Time-based fraud analysis

In [None]:
#df = df_subsample.copy()

df['hour'] = df['step'] % 24

hourly_counts = df.groupby(['hour', 'isFraud']).size().reset_index(name='count')

# compute total transactions per hour
total_per_hour = hourly_counts.groupby('hour')['count'].transform('sum')

# add proportion column
hourly_counts['proportion'] = hourly_counts['count'] / total_per_hour

# plot proportion lineplot
plt.figure(figsize=(10, 6))
sns.lineplot(data=hourly_counts, x='hour', y='proportion', hue='isFraud', marker='o', palette= palette)
plt.title('Proportion of Fraudulent vs Non-Fraudulent Transactions by Hour')
plt.xlabel('Hour of Day')
plt.ylabel('Proportion of Transactions')
plt.xticks(range(0, 24))
plt.legend(title='Is Fraud', labels=['Non-Fraud', 'Fraud'])
plt.grid(True)
plt.tight_layout()
plt.show()
# Save plot
plt.savefig(f'{image_dir}/hour_vs_fraud_proportion.png')
plt.close()
logging.info("Proportion plot by hour saved.")


In [None]:
df['tx_type'] = df.apply(lambda x: x['nameOrig'][0] + '-' + x['nameDest'][0], axis=1)
df.groupby('tx_type')['isFraud'].value_counts()

In [None]:
#check for repeat perpetrators  and victims 

fraud_df = df[df['isFraud'] == 1]

# count repeat perpetrators
repeat_perpetrators = fraud_df['nameDest'].value_counts()
num_repeat_perpetrators = (repeat_perpetrators > 1).sum()

# count repeat victims
repeat_victims = fraud_df['nameOrig'].value_counts()
num_repeat_victims = (repeat_victims > 1).sum()
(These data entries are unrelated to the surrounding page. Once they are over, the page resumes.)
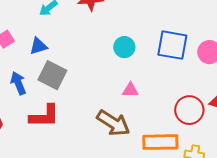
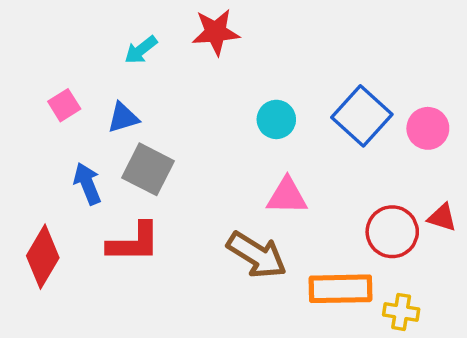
blue square: (172, 45) -> (362, 116), turned 32
pink triangle: (130, 90) -> (287, 196), size x1.4

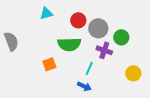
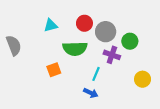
cyan triangle: (46, 13) -> (51, 25), moved

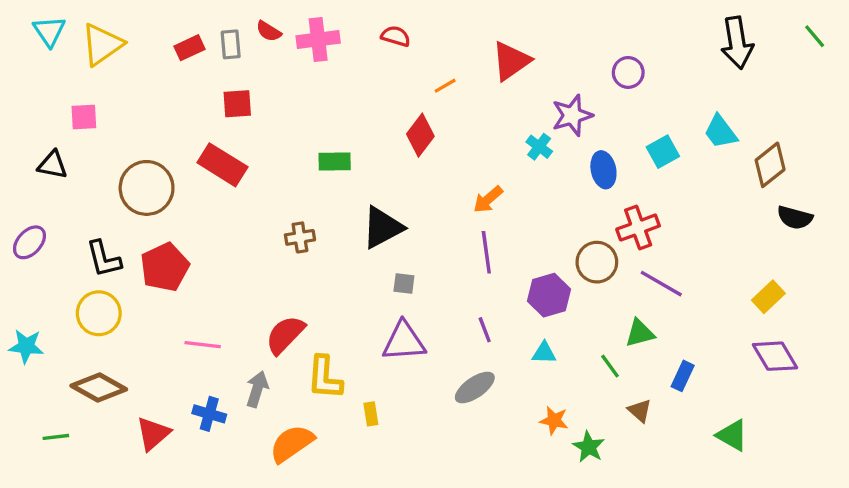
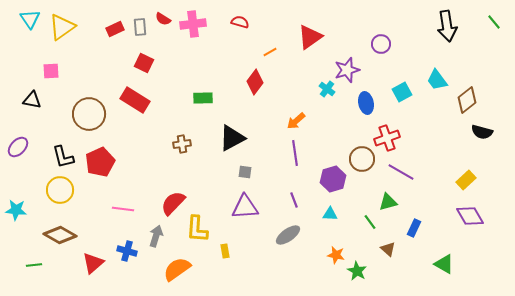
red square: (237, 104) -> (144, 63), turned 30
print(f"Number of repeat perpetrators: {num_repeat_perpetrators}")
print(f"Most number of fraudulent transactions from a single perpetrator: {repeat_perpetrators.values[0]}")
print(f"Number of repeat victims: {num_repeat_victims}")

## **Key observations from Exploratory Data Analysis**



- Severe class imbalance due to rarity of fradulent transactions
- Fraud only occurs in 'Cash Out' and 'Transfer' transactions, suggesting that transaction type is a critical predictor.
- Fraudulent transactions often involve large amounts and drained accounts as observed in the disparity in mean/median amount and balances between fraudulent and non-fraudulent transactions
- Fraudulent transactions are more prevalent from 2AM, peak around 4-5AM and then experience a decline.
- There are no repeat victims and 44 repeat perpetrators  
- No fraudulent transaction involves merchant 
- In fraudulent transactions, the transaction amount often equates to the origin's balance when the balance is less than $10m, in which case the balance becomes $0. When the origin's balance is greater than $10m, $10m is transferred out of the account, leaving the surplus. This trend suggests that the maximum transaction limit without any higher-level authentication is $10m. As a result, transactions that leave the origin balance as zero and those maxxing out the limit are likely to be fraudulent.

<br>
<br>

## 2.0 Feature Engineering

#### There are 44 repeat perpetrators as observed in EDA. This is useful information, but must be used cautiously to avoid data leakage because it mirrors the target variable. For instance, if it is added directly to the dataset as a feature, and a nameDest commits fraud at step = 100, flagging it as a repeat perpetrator in a row at step = 50 would use future knowledge (isFraud = 1 at step = 100), which isn’t available in real-time fraud detection. This would cause generalisation issues to the model.

#### The ideal way to create a feature to flag repeat perpetrators without leakage is to use the step column to ensure only past fraud (before the current row’s step) is considered. This involves create a rolling history of fraudulent nameDest accounts up to each step. This is implemented in the 'identify repeat perpetrator' function. 

#### Similar ideology is applied to all newly created features, ensuring that the development and model application mimicks real world setting where future fraud is unknown. Also, some newly created features were taken out due to the fact that they set very linear 'fraud recognition' patterns for the model to follow, which makes generalisation impossible and leads to inflated evaluation results.


In [None]:
#commented out due to high multicolinearity with target variable 
#df['is_balance_drained'] = df.apply(lambda x: 1 if x['oldbalanceOrg'] == x['amount'] else 0, axis=1)
#df['max_tx_amount'] =  df['amount'].apply(lambda x: 1 if x == 10000000.00 else 0)

# sort by step to ensure global temporal order
df = df.sort_values('step').reset_index(drop=True)

# log transformation
df['log_amount'] = np.log1p(df['amount'])

# 1. rolling transaction count (last 6 time steps per sender)
df['tx_count_6hr'] = (
    df.groupby('nameOrig')['step']
      .rolling(window=6, min_periods=1)
      .count()
      .reset_index(level=0, drop=True)
)


# cumulative amount sent by sender
df['cum_amount_sent'] = df.groupby('nameOrig')['log_amount'].cumsum()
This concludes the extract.